Manajemen menegaskan, seluruh saham yang menjadi dasar penerbitan HDR berasal dari penjualan saham milik para pemegang saham eksisting. Dengan demikian, tidak terdapat penerbitan saham baru maupun aksi penambahan modal oleh perseroan.
“Underlying HDR seluruhnya berasal dari penjualan saham pemegang saham yang ada, sehingga perseroan tidak menerima hasil dana dari penawaran HDR tersebut,” tulis manajemen dalam klarifikasi di keterbukaan informasi, Rabu (24/6/2026).

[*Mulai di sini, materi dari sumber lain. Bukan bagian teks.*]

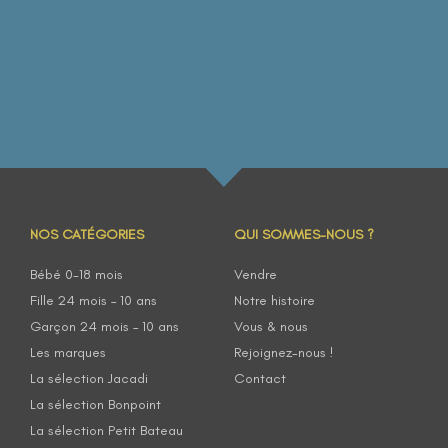
NOS CATÉGORIES
QUI SOMMES-NOUS ?
Bébé 0-18 mois
Vendre
Fille 24 mois – 10 ans
Notre histoire
Garçon 24 mois – 10 ans
Vous & nous
Les marques
Rejoignez-nous !
La sélection Jacadi
Contact
La sélection Bonpoint
La sélection Petit Bateau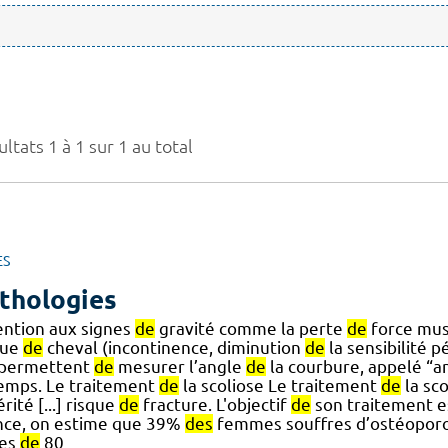
ltats 1 à 1 sur 1 au total
ES
thologies
ention aux signes
de
gravité comme la perte
de
force mus
eue
de
cheval (incontinence, diminution
de
la sensibilité 
.] permettent
de
mesurer l’angle
de
la courbure, appelé “a
temps. Le traitement
de
la scoliose Le traitement
de
la sc
rité [...] risque
de
fracture. L'objectif
de
son traitement 
nce, on estime que 39%
des
femmes souffres d’ostéoporo
es
de
80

EMAS juga mengungkapkan minat investor terhadap penawaran tersebut cukup tinggi. Sekitar 50 persen dari total HDR yang ditawarkan telah diamankan oleh investor jangkar (cornerstone investors), yang terdiri dari Glencore, Trafigura, Mercuria, Ping An, dan ORIX.
Adapun transaksi ini melibatkan 12 pemegang saham penjual yang secara kolektif menguasai sekitar 18,8 persen saham EMAS. Dari jumlah tersebut, sekitar 6,1 persen saham dilepas melalui mekanisme HDR.
Meski sebagian saham berpindah ke pasar Hong Kong, perseroan menilai dampaknya terhadap valuasi secara keseluruhan relatif terbatas. Hal ini karena sekitar 94 persen saham EMAS masih tetap tercatat dan diperdagangkan di Bursa Efek Indonesia.